The president has taken to suggesting that opponents of his immigration bill are unpatriotic — they “don’t want to do what’s right for America.” His ally Sen. Lindsey Graham has said, “We’re gonna tell the bigots to shut up.” On Fox last weekend he vowed to “push back.” Homeland Security Secretary Michael Chertoff suggested opponents would prefer illegal immigrants be killed; Commerce Secretary Carlos Gutierrez said those who oppose the bill want “mass deportation.” Former Bush speechwriter Michael Gerson said those who oppose the bill are “anti-immigrant” and suggested they suffer from “rage” and “national chauvinism.”…

If they’d really wanted to help, as opposed to braying about their own wonderfulness, they would have created not one big bill but a series of smaller bills, each of which would do one big clear thing, the first being to close the border. Once that was done — actually and believably done — the country could relax in the knowledge that the situation was finally not day by day getting worse. They could feel some confidence. And in that confidence real progress could begin.

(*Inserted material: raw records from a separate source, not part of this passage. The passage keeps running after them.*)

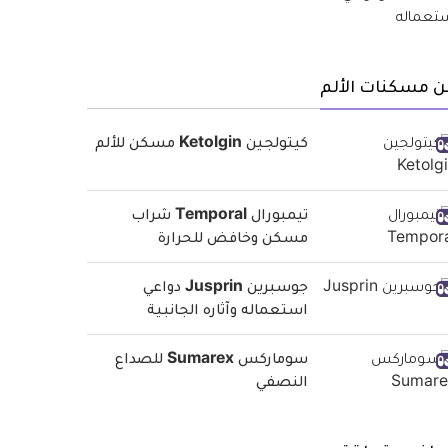
ن مسكنات الألم
كيتولجين Ketolgin مسكن للألم
تيمبورال Temporal شراب
مسكن وخافض للحرارة
جوسبرين Jusprin دواعي
استعماله وآثاره الجانبية
سوماركس Sumarex للصداع
النصفي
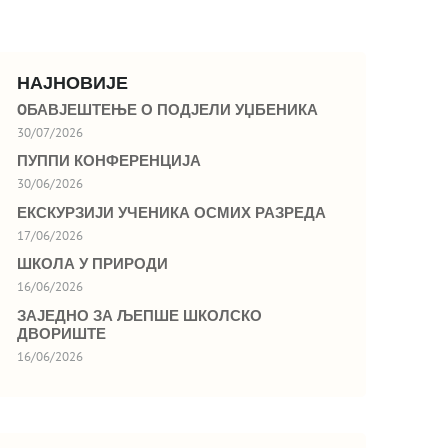
НАЈНОВИЈЕ
OБАВЈЕШТЕЊЕ О ПОДЈЕЛИ УЏБЕНИКА
30/07/2026
ПУППИ КОНФЕРЕНЦИЈА
30/06/2026
ЕКСКУРЗИЈИ УЧЕНИКА ОСМИХ РАЗРЕДА
17/06/2026
ШКОЛА У ПРИРОДИ
16/06/2026
ЗАЈЕДНО ЗА ЉЕПШЕ ШКОЛСКО
ДВОРИШТЕ
16/06/2026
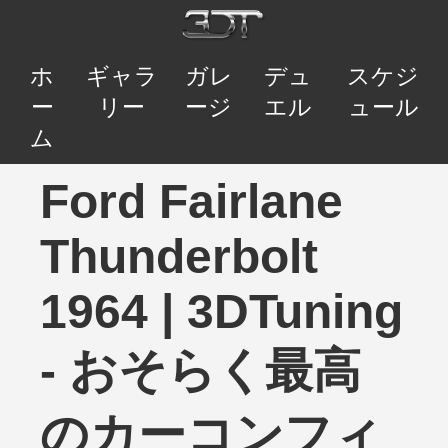
ホ
ギャラ
ガレ
デュ
スケジ
ー
リー
ージ
エル
ュール
ム
Ford Fairlane
Thunderbolt
1964 | 3DTuning
- おそらく最高
のカーコンフィ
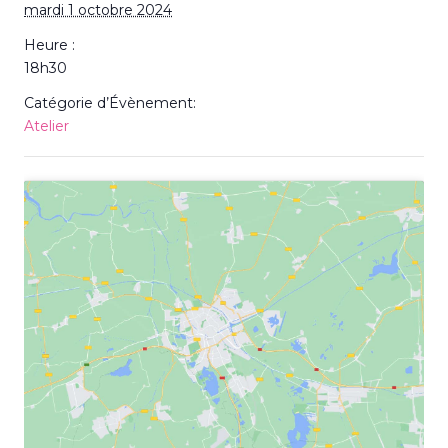
mardi 1 octobre 2024
Heure :
18h30
Catégorie d’Évènement:
Atelier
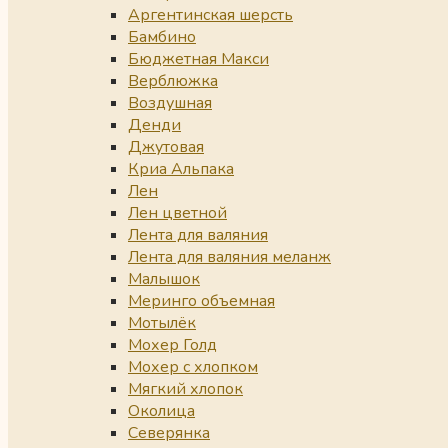
Аргентинская шерсть
Бамбино
Бюджетная Макси
Верблюжка
Воздушная
Денди
Джутовая
Криа Альпака
Лен
Лен цветной
Лента для валяния
Лента для валяния меланж
Малышок
Меринго объемная
Мотылёк
Мохер Голд
Мохер с хлопком
Мягкий хлопок
Околица
Северянка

Noonan’s rationale for the behavior of those in the administration is that they are now looking toward the history books and beyond their appalling unpopularity, “trying to lay down markers for history. Having lost the support of most of the country, they are looking to another horizon. The story they would like written in the future is this: Faced with the gathering forces of ethnocentric darkness, a hardy and heroic crew stood firm and held high a candle in the wind. It will make a good chapter. Would that it were true!” The Bush administration would do well to remember that a personal and historical legacy — whatever that might be — is not worth rendering your own political party, to which you owe so much, a shambles.

Ms. Noonan sometimes gets on a high horse when she writes. And sometimes, as in that November 2002 WSJ piece, she has a great and lucid way of crystalizing thoughts. Alas, we think that this analysis is one of the latter.